The most crucial one is the university management’s commitment to diversifying the staff and supporting minorities. When there is a strong commitment from senior management, more minorities are hired, and support is provided for inclusion. 

Unconscious bias training is also effective, as studies have demonstrated that unconscious bias often operates in recruitment/promotion processes. Such training should be offered more widely, together with anti-racism and intercultural-awareness training. Training alone, however, will not resolve the under-representation of Asian women: quotas and/or targets, which successfully advanced women’s positions in Australian academia, should also address intersectionality.   

The participants acknowledged that Asian women tend to undervalue themselves and do not feel comfortable with self-promotion due to their cultural upbringing. They also struggle with their family’s gender role expectations. For these matters, mentoring is helpful, though its effectiveness varies, depending on the program arrangements, mentors’ time commitment and the nature of mentorships.  

Long-term, regular consultations and research collaboration with mentors are effective. For those who were educated in Australia, their academic advisors often support them as informal mentors, providing advice and career-related opportunities. Those who were educated overseas, however, struggle to find supportive mentors due to their limited social capital in Australia. Their lack of cultural capital and unfamiliarity with Australia’s higher education system add another challenge. 
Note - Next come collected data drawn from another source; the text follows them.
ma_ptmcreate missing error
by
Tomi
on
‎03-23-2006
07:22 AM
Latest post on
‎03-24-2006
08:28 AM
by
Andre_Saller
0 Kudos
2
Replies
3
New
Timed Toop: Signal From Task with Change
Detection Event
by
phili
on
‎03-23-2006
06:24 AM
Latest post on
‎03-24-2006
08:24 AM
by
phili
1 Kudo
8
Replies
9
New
Official mentorship is crucial for them, but some participants argued that mentors should be incentivised in the forms of workload and/or remunerations, as they tend to be too busy to meet with their mentees on a regular basis. 
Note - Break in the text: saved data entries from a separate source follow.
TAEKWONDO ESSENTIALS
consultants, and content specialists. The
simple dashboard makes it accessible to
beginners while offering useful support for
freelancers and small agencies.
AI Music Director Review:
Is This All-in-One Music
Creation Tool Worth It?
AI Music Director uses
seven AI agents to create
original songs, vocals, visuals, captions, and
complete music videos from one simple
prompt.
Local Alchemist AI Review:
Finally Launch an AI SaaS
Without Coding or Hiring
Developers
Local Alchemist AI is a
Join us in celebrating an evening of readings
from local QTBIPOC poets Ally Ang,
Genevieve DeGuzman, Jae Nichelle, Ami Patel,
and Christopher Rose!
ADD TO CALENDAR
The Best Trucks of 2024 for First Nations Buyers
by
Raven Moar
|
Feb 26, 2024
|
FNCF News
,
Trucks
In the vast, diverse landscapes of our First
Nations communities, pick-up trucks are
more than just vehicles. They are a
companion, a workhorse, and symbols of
Others reported that the mentoring/leadership programs that specifically cater to minority women were highly helpful. The participants benefitted from developing connections with women in senior management, receiving advice from them and developing support groups with other minority women. Such targeted programs should become more widely available. 
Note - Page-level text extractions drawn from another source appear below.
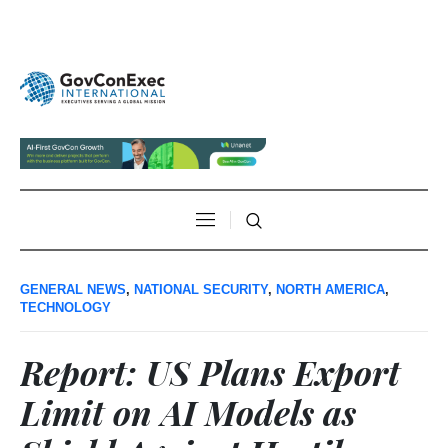
GENERAL NEWS
,
NATIONAL SECURITY
,
NORTH AMERICA
,
TECHNOLOGY
Report: US Plans Export
Limit on AI Models as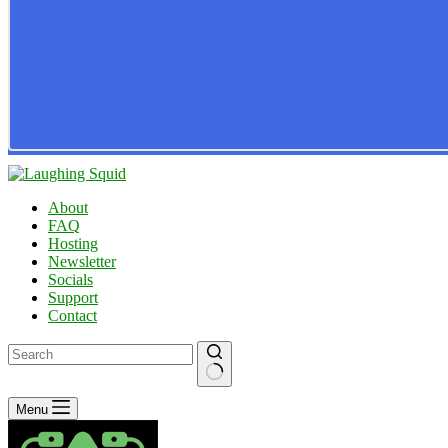
About
FAQ
Hosting
Newsletter
Socials
Support
Contact
No
Menu
results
Lastly, the participants emphasised the importance of minority female “role models” in their university communities. Australian universities should have more diverse ethnic and gender minorities in visible leadership positions to inspire future generations of minority academics. 


[1] Oishi N (2017) Workforce diversity in higher education: the experiences of Asian academics in Australian universities [PDF 2,515 KB], The University of Melbourne, accessed 5 April 2022.